WHAT THE TASK REQUIRES ▸
Could you give the entries back exactly as they stand, minus any pictures?

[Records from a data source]
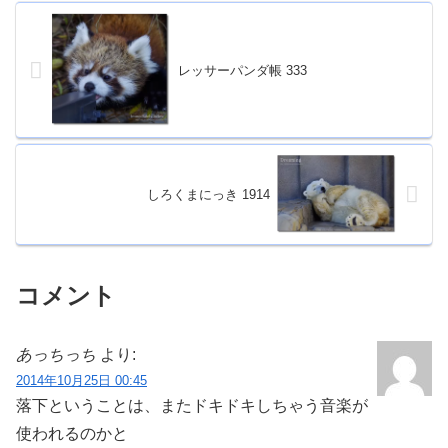
レッサーパンダ帳 333
しろくまにっき 1914
コメント
あっちっち
より:
2014年10月25日 00:45
落下ということは、またドキドキしちゃう音楽が
使われるのかと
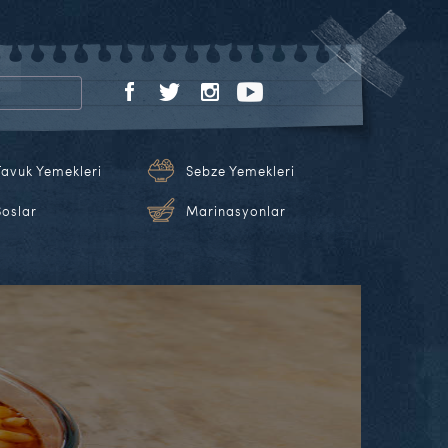
Tavuk Yemekleri
Sebze Yemekleri
Soslar
Marinasyonlar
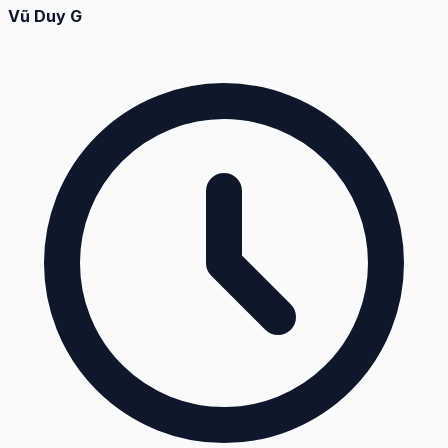
Vũ Duy G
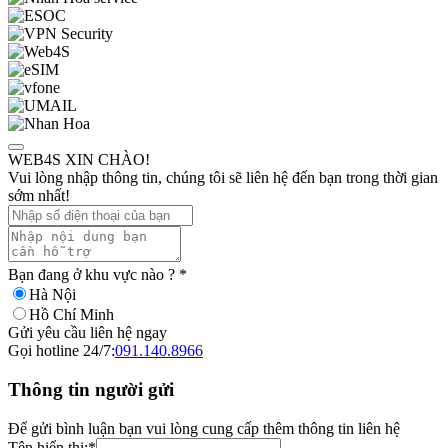
WEB4S XIN CHÀO!
Vui lòng nhập thông tin, chúng tôi sẽ liên hệ đến bạn trong thời gian
sớm nhất!
Bạn đang ở khu vực nào ?
*
Hà Nội
Hồ Chí Minh
Gửi yêu cầu liên hệ ngay
Gọi hotline 24/7:
091.140.8966
Thông tin người gửi
Để gửi bình luận bạn vui lòng cung cấp thêm thông tin liên hệ
Tên hiển thị:
*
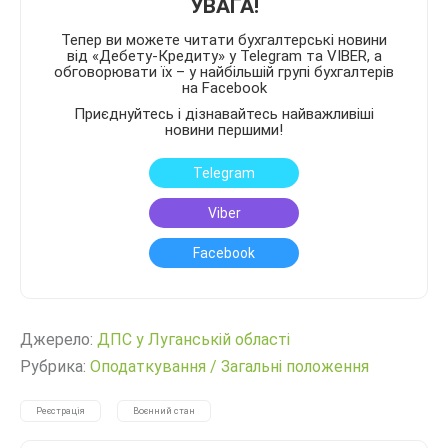
УВАГА!
Тепер ви можете читати бухгалтерські новини
від «Дебету-Кредиту» у Telegram та VIBER, а
обговорювати їх – у найбільшій групі бухгалтерів
на Facebook
Приєднуйтесь і дізнавайтесь найважливіші
новини першими!
Telegram
Viber
Facebook
Джерело:
ДПС у Луганській області
Рубрика:
Оподаткування
/
Загальні положення
Реєстрація
Воєнний стан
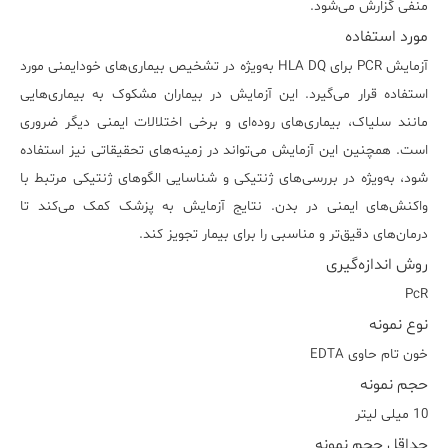
منفی گزارش می‌شود.
مورد استفاده
آزمایش PCR برای HLA DQ به‌ویژه در تشخیص بیماری‌های خودایمنی مورد
استفاده قرار می‌گیرد. این آزمایش در بیماران مشکوک به بیماری‌هایی
مانند سلیاک، بیماری‌های روده‌ای و برخی اختلالات ایمنی دیگر ضروری
است. همچنین این آزمایش می‌تواند در زمینه‌های تحقیقاتی نیز استفاده
شود، به‌ویژه در بررسی‌های ژنتیکی و شناسایی الگوهای ژنتیکی مرتبط با
واکنش‌های ایمنی در بدن. نتایج آزمایش به پزشک کمک می‌کند تا
درمان‌های دقیق‌تر و مناسبی را برای بیمار تجویز کند.
روش اندازه‌گیری
PcR
نوع نمونه
خون تام حاوی EDTA
حجم نمونه
10 میلی لیتر
حداقل حجم نمونه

ANSWER SPACE ▸
レッサーパンダ帳 333
しろくまにっき 1914
コメント
あっちっち
より:
2014年10月25日 00:45
落下ということは、またドキドキしちゃう音楽が
使われるのかと
Tavuk Yemekleri
Sebze Yemekleri
Soslar
Marinasyonlar
Vũ Duy G
WEB4S XIN CHÀO!
Vui lòng nhập thông tin, chúng tôi sẽ liên hệ đến bạn trong thời gian
sớm nhất!
Bạn đang ở khu vực nào ?
*
Hà Nội
Hồ Chí Minh
Gửi yêu cầu liên hệ ngay
Gọi hotline 24/7:
091.140.8966
Thông tin người gửi
Để gửi bình luận bạn vui lòng cung cấp thêm thông tin liên hệ
Tên hiển thị:
*
УВАГА!
Тепер ви можете читати бухгалтерські новини
від «Дебету-Кредиту» у Telegram та VIBER, а
обговорювати їх – у найбільшій групі бухгалтерів
на Facebook
Приєднуйтесь і дізнавайтесь найважливіші
новини першими!
Telegram
Viber
Facebook
Джерело:
ДПС у Луганській області
Рубрика:
Оподаткування
/
Загальні положення
Реєстрація
Воєнний стан
منفی گزارش می‌شود.
مورد استفاده
آزمایش PCR برای HLA DQ به‌ویژه در تشخیص بیماری‌های خودایمنی مورد
استفاده قرار می‌گیرد. این آزمایش در بیماران مشکوک به بیماری‌هایی
مانند سلیاک، بیماری‌های روده‌ای و برخی اختلالات ایمنی دیگر ضروری
است. همچنین این آزمایش می‌تواند در زمینه‌های تحقیقاتی نیز استفاده
شود، به‌ویژه در بررسی‌های ژنتیکی و شناسایی الگوهای ژنتیکی مرتبط با
واکنش‌های ایمنی در بدن. نتایج آزمایش به پزشک کمک می‌کند تا
درمان‌های دقیق‌تر و مناسبی را برای بیمار تجویز کند.
روش اندازه‌گیری
PcR
نوع نمونه
خون تام حاوی EDTA
حجم نمونه
10 میلی لیتر
حداقل حجم نمونه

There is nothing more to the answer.